KOCHI:
A host of ideas on how best to reconcile the authorship and aesthetics of artistic spaces with the dynamism and open-endedness of digital landscapes will form the crux of an upcoming Kochi Biennale Foundation (KBF) workshop in the city.
Helmed by noted technology advocate Sree Sreenivasan, the open-to-public seminar – titled ‘Digital, Mobile, Social Lessons for Artists and Other Creatives’ – will be held at Sacred Heart college in Thevara, Ernakulam, on Friday, July 29, from 10 am-12 p
m.Sreenivasan was most recently the first Chief Digital Officer at the iconic Metropolitan Museum of Art in New York – the world’s largest encyclopedic museum widely known as‘The Met’.
Sreenivasan is perhaps best known for bringing The Met into the social media age, having overseen the creation of the museum’s first app, made its extensive collection more accessible via a cleaner, mobile-friendly website and invited influential Instagrammers inside during closing hours.
Promising a “fun, fast-paced” discussion about “all things digital”, the seasoned Tedx talker – in his first speaking event in Kochi as part of a social media speaking tour across India – will share insights from his two-decade-long career on the future of media, education, arts and culture.
“The future of all businesses is storytelling; and connecting the physical and the digital, the in-person and the online,” he said, stressing the need for artists to gain technological fluency, even literacy, in order to better market their creativity and share their narratives in a world of digital natives.
Sreenivasan contends that the art world’s enthusiasm for all things digital can be seen as acceptance of online spaces and social networks not only as tools for marketing, but as vehicles to facilitate wider engagement and conversations.
“Digital tools and new technology offer many avenues for connecting and telling stories, about art-making, about creativity, and the people and organisations working in creative fields.

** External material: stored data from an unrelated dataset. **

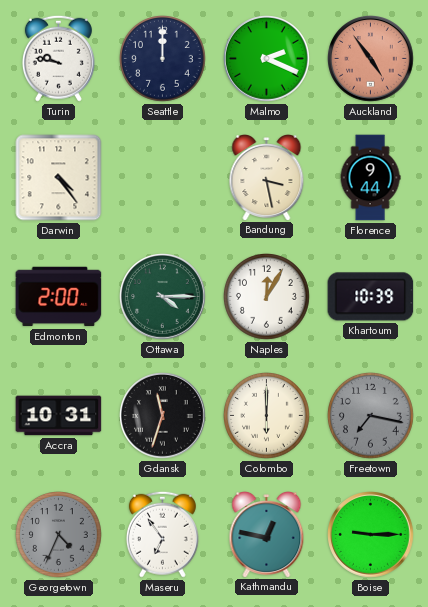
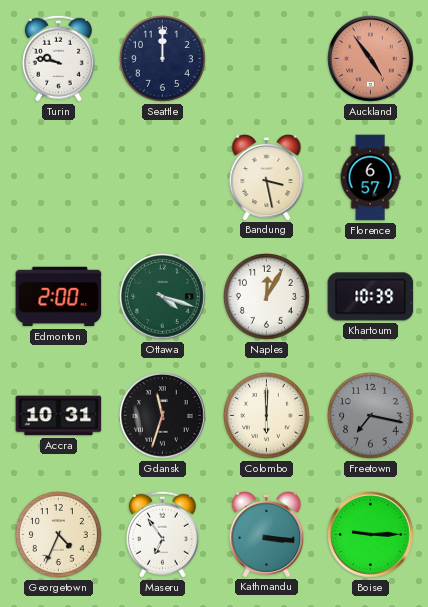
Malmo: 2:19 -> none
Darwin: 4:24 -> none
Florence: 9:44 -> 6:57
Ottawa: 4:15 -> 4:18
Georgetown dial: grey -> cream
Kathmandu: 12:47 -> 3:16
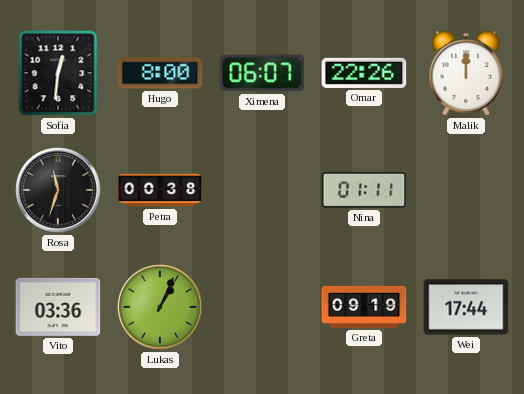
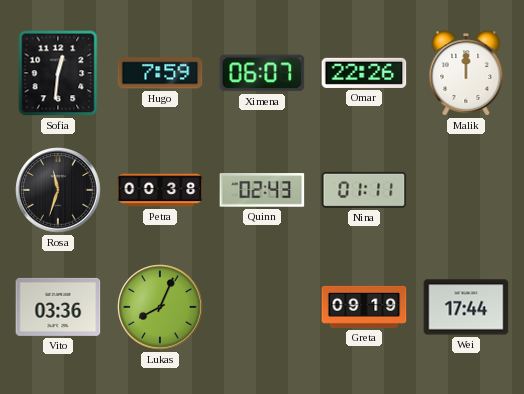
Hugo: 8:00 -> 7:59
Quinn: none -> 02:43
Lukas: 1:04 -> 8:04
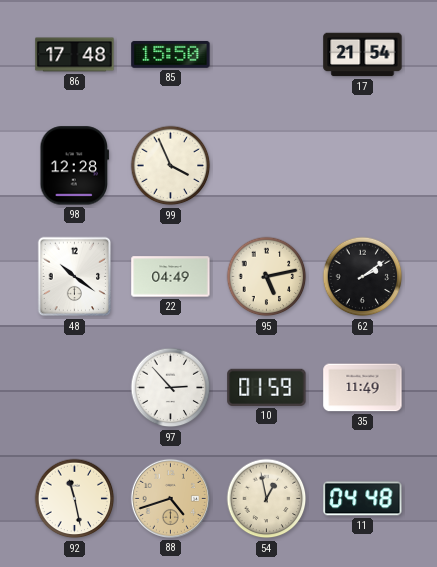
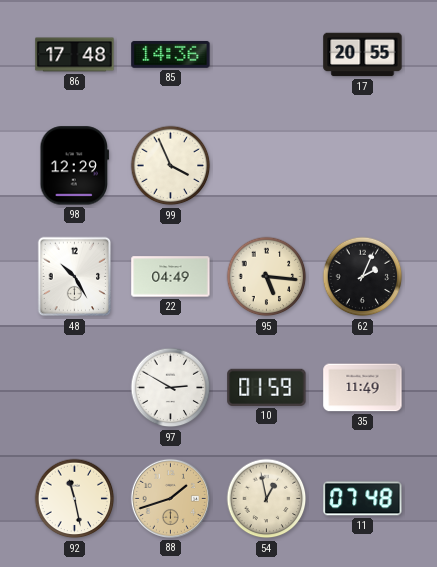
85: 15:50 -> 14:36
17: 21:54 -> 20:55
98: 12:28 -> 12:29
48: 10:21 -> 10:25
95: 5:13 -> 5:16
62: 2:09 -> 2:04
97: 2:53 -> 2:50
88: 4:42 -> 1:42
11: 04:48 -> 07:48
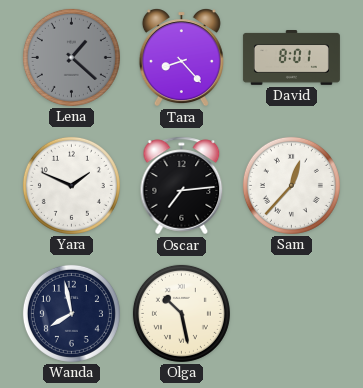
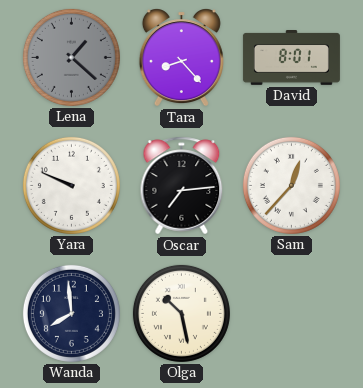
Yara: 1:49 -> 9:49
Wanda: 7:58 -> 7:59
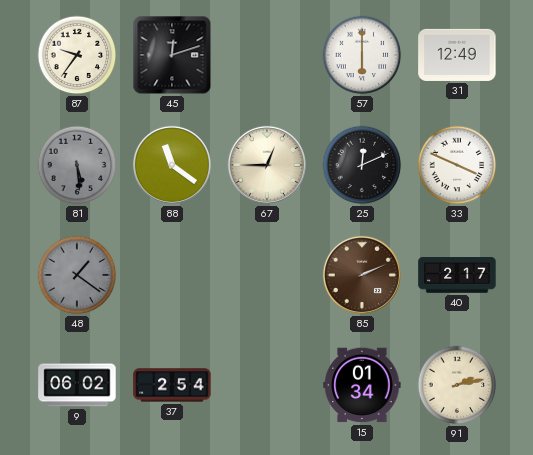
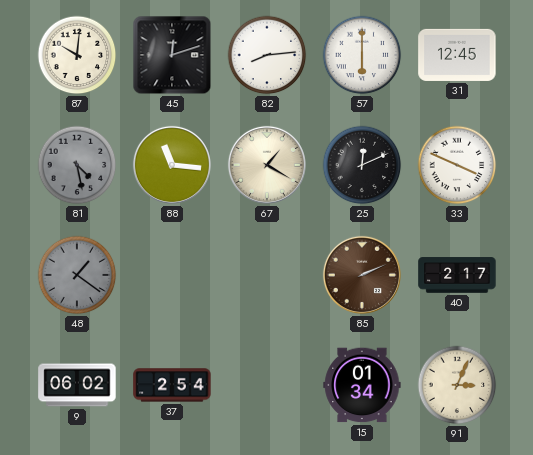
87: 9:36 -> 10:01
82: none -> 8:14
31: 12:49 -> 12:45
81: 5:29 -> 4:28
88: 11:21 -> 11:16
67: 12:45 -> 1:20
91: 2:13 -> 3:04
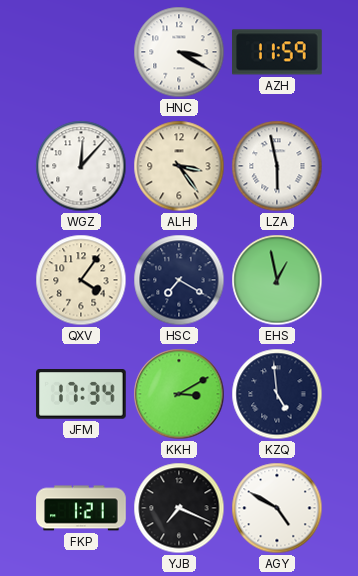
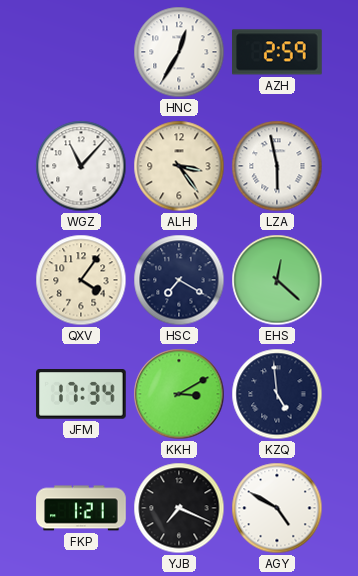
HNC: 3:20 -> 12:35
AZH: 11:59 -> 2:59
WGZ: 12:07 -> 11:07
EHS: 12:58 -> 12:22
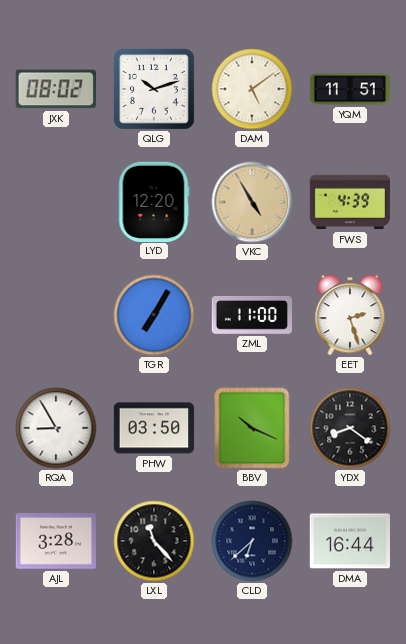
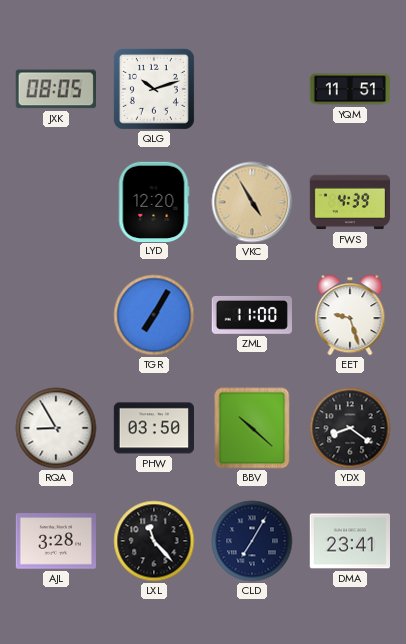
JXK: 08:02 -> 08:05
DAM: 5:09 -> none
EET: 2:27 -> 9:27
BBV: 10:19 -> 10:22
CLD: 6:38 -> 7:05
DMA: 16:44 -> 23:41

Social media has a way of democratizing the thinking process, of making the audience privy to processes in a way that was impossible before. But how do you do that effectively and authentically? That is what this workshop is about,” said KBF Secretary Riyas Komu, noting that the workshop would explore ways to navigate the perceived tensions between art and social media.
The workshop is supported by the Kiran Nadar Museum of Art, in partnership with the Sacred Heart College, Thevara.